Il prit une veste, enfila ses running shoes en glissant ses pieds dedans en les tortillant un peu pour qu’ils se placent, puis prit un parapluie et sortit. Dehors, il l’aperçut qui s’éloignait déjà d’un pas rapide ; elle tournait le coin. Il ouvrit le parapluie et partit au pas de course.

 — Rachellllll !
— Va chier, Rizzo !
— C’est juste des textos.
— Avec ma sœur !!!

Elle s’était retournée pour lui faire face. Elle le regardait sans broncher, les sourcils froncés. Le regard sévère. L’éclairage faible des réverbères LED lui donnait un air dur, froid.

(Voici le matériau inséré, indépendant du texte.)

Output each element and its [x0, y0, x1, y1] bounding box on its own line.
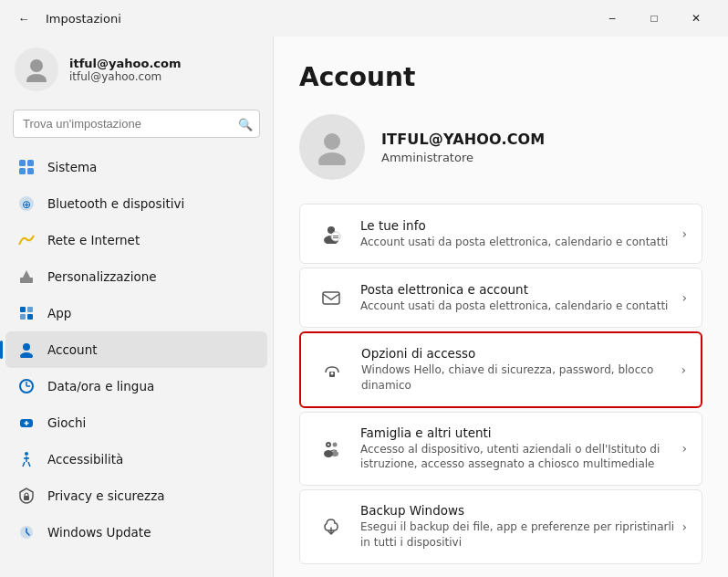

— De toutes les filles qui te courent après, tu choisis ma sœur !
— C’est toi qui étais sur mon divan. Sans pantalon, qui plus est.
— Mais t’es cave ou juste inconscient ?
— J’vois pas le problème, Rache.
— Antoine Rizzo. T’es pas sérieux ?
— Tu es fâchée parce que j’échange des textos avec Maude ?
— APRÈS QU’ON AIT SOUPÉ, BAISÉ, ET PENDANT QU’ON ÉCOUTE UN FILM !
— T’as oublié qu’on mangeait aussi du popcorn.

Les yeux de Rachel s’ouvrirent grand. Elle regarda vers le ciel, se retourna et s’éloigna sans rien ajouter. Antoine tendit le bras pour la couvrir du parapluie en la suivant, mais elle accéléra pour le semer.

— Rachel ! Tu vas pogner le rhume ! Arrête de niaiser !
— Fuck you ! Va r’joindre Maude !
— C’t’avec toi que j’veux passer la soirée !
— La soirée avec moi, la nuit avec ma copie !
— WTF ! Non ! Maude, c’est mon amie, that’s it !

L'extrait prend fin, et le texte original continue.